Slipstreaming describes an object traveling inside the slipstream of another object (most often objects moving through the air though not necessarily flying). If an object is inside the slipstream behind another object, moving at the same speed, the rear object will require less power to maintain its speed than if it were moving independently. In addition, the leading object will be able to move faster than it could independently because the rear object reduces the effect of the low-pressure region on the leading object.
The Slipstream Genre
Slipstream is a kind of fantastic or non-realistic fiction that crosses conventional genre boundaries between science fiction/fantasy and mainstream literary fiction.

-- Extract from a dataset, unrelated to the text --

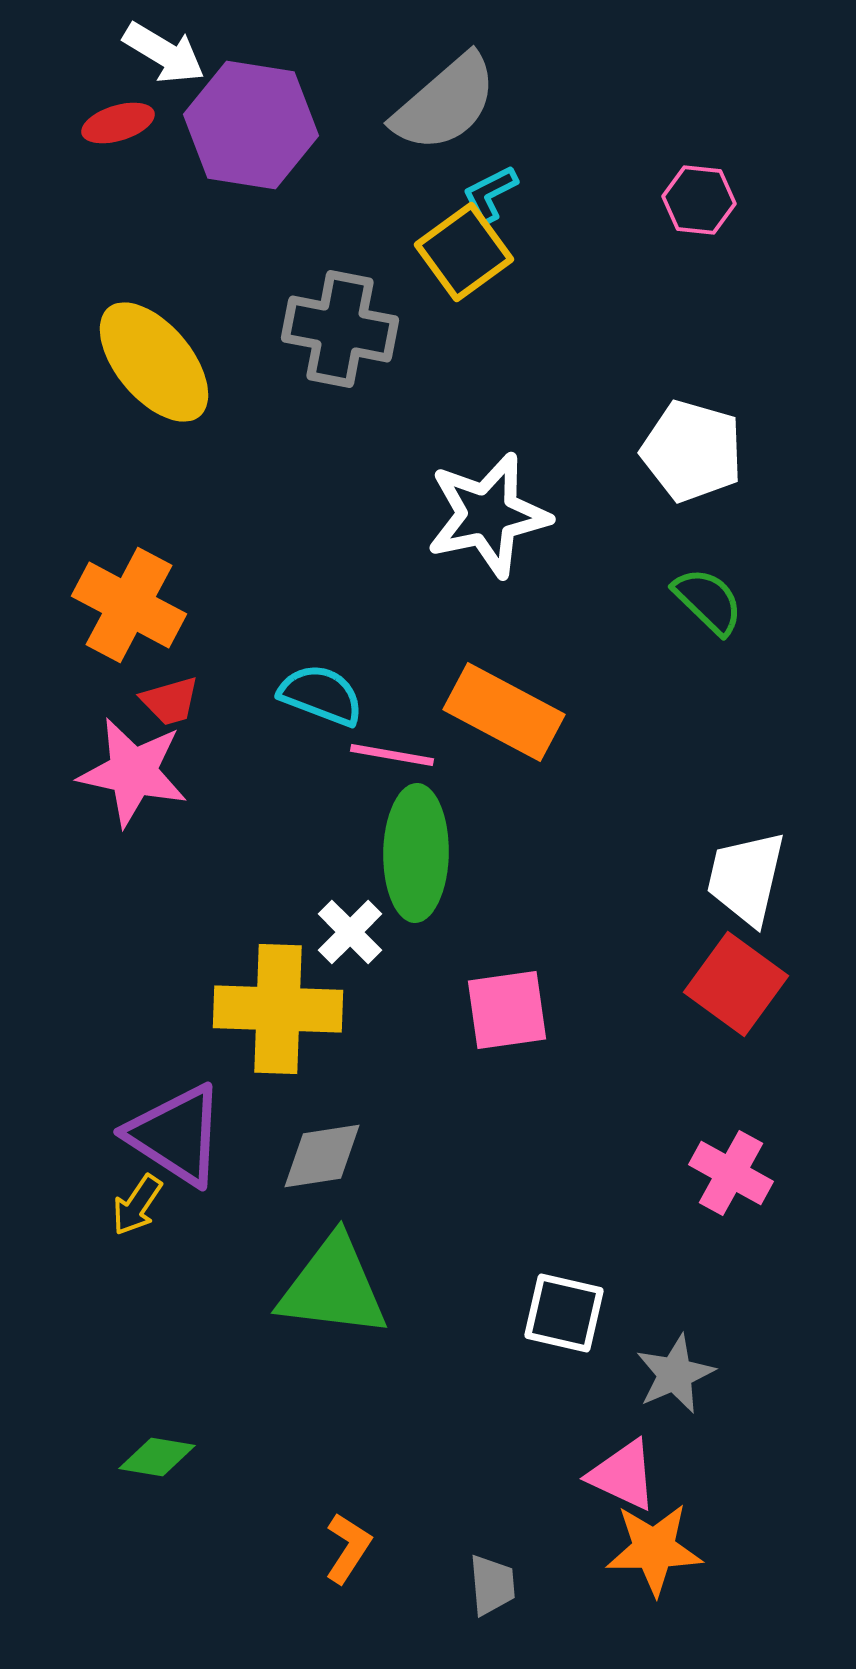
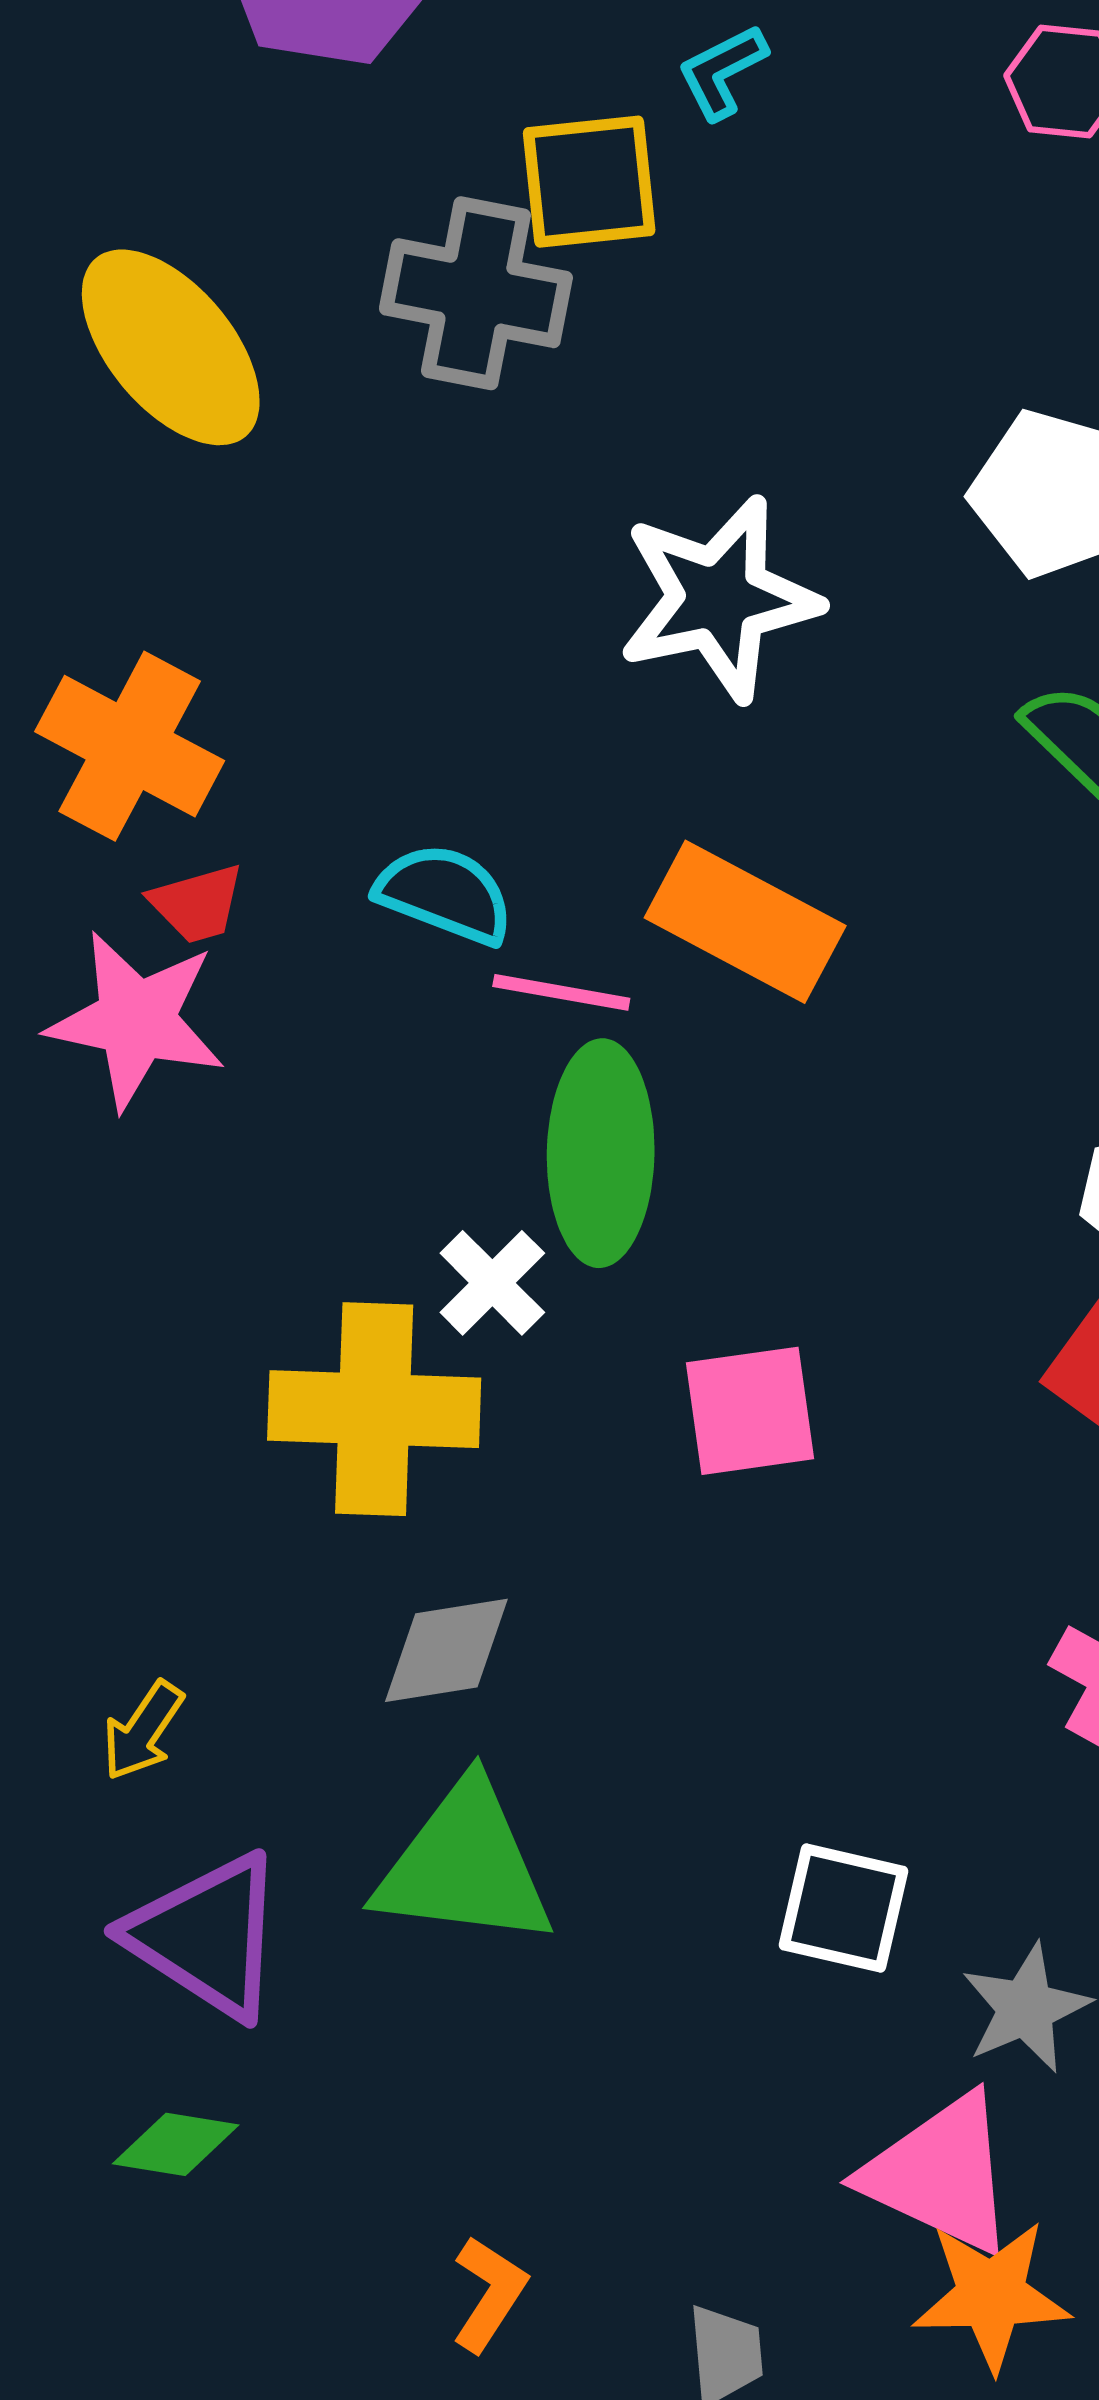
yellow square: (464, 252) -> (589, 182), moved, turned 30
purple triangle: (176, 1135) -> (207, 1936), moved
pink triangle: (623, 1475) -> (940, 2174), size x1.4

The term slipstream was coined by cyberpunk author Bruce Sterling in an article originally published in SF Eye #5, July 1989. He wrote: "...this is a kind of writing which simply makes you feel very strange; the way that living in the twentieth century makes you feel, if you are a person of a certain sensibility." Slipstream fiction has consequently been referred to as "the fiction of strangeness," which is as clear a definition as any others in wide use. Science fiction authors James Patrick Kelly and John Kessel, editors of Feeling Very Strange: The Slipstream Anthology, argue that cognitive dissonance is at the heart of slipstream, and that it is not so much a genre as a literary effect, like horror or comedy.
Slipstream falls between speculative fiction and mainstream fiction. While some slipstream novels employ elements of science fiction or fantasy, not all do. The common unifying factor of these pieces of literature is some degree of the surreal, the not-entirely-real, or the markedly anti-real.